En los cinco días que no entran en ningún mes del año, sino que se andan por sí para igualar el tiempo con el curso del Sol, tenían una gran fiesta, y la regocijaban con danzas, canciones, comidas y borracheras, con ofrendas y sacrificios que hacían de su propia sangre a las estatuas que tenían en los templos y tras cada rincón de sus casas; pero lo sustancial y principalísimo de ella era ofrecer hombres, matar hombres y comer hombres; que sin muerte no había alegría ni placer.

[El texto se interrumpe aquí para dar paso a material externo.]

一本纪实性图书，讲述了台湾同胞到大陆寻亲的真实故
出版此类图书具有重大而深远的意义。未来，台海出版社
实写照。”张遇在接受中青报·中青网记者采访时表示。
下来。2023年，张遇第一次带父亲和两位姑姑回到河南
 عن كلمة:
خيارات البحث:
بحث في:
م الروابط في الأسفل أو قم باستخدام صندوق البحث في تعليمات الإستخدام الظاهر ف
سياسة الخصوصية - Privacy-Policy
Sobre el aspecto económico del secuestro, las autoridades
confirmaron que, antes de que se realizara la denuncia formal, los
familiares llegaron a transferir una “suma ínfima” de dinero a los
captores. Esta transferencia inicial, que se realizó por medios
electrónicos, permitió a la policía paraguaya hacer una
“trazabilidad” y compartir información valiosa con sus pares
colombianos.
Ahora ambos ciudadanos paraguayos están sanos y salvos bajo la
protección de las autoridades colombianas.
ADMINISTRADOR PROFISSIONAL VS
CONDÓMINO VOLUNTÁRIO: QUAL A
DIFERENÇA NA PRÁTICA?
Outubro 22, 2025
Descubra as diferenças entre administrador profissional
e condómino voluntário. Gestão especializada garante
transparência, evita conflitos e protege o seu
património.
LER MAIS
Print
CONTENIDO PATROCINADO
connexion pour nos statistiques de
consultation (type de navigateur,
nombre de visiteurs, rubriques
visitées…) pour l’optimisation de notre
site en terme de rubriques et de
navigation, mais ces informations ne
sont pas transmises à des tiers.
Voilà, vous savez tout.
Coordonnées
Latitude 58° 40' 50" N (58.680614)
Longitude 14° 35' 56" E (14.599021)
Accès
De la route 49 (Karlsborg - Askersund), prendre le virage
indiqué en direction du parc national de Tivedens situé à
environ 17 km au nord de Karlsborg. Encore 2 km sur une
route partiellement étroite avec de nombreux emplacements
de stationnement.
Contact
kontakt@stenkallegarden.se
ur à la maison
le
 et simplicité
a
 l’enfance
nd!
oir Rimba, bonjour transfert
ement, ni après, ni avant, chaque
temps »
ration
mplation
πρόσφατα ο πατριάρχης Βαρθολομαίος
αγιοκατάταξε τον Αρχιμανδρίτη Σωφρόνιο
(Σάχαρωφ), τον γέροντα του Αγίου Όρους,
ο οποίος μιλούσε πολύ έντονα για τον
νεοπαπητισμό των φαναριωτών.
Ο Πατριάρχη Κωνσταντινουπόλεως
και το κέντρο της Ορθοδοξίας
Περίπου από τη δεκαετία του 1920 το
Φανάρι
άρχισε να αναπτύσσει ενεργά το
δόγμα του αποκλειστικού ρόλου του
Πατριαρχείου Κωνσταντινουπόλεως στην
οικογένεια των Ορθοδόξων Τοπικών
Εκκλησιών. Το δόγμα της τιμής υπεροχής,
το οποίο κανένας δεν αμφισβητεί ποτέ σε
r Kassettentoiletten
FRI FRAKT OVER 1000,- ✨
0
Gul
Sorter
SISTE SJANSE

Los hombres que sacrificaban vivos al Sol y a la Luna para que no se muriesen, como habían hecho otras cuatro veces, eran infinitos, porque no les sacrificaban un día solamente, sino muchos entre año; y al Lucero, que tienen por la mejor estrella, mataban un esclavo del rey el día que primero se les mostraba, y lo descubren en otoño, y le ven doscientos sesenta días. Le atribuyen los hados; y así agüeran por unos signos que pintan para cada día de aquellos doscientos sesenta. Creen que Topilcil, su primer rey, se convirtió en aquella estrella. Otras cosas y poesías razonaban sobre este planeta; mas porque para la historia bastan las dichas, no las cuento; y no sólo matan un hombre al nacimiento de esta estrella, sino que hacen otras ofrendas y sangrías, y los sacerdotes le adoran cada mañana de aquéllas, y sahúman con inciensos y sangre propia, que sacan de diversas partes del cuerpo. Cuando más se sangraban estos indios, antes cuando nadie quedaba sin sangrías ni lancetadas, era habiendo eclipse de Sol, que de Luna no tanto, pues pensaban que se quería morir. Unos se punzaban la frente, otros las orejas, otros la lengua; quién se sajaba los brazos, quién las piernas, quién los pechos; porque tal era la devoción de cada uno, aunque también iban aquellas sangrías según usanza de cada villa; pues unos se picaban en el pecho y otros en el muslo, y la mayoría en la cara; y entre los mismos vecinos de un pueblo era más devoto el que más señales tenía de haberse sangrado, y muchos llevaban agujerada la cara como una criba.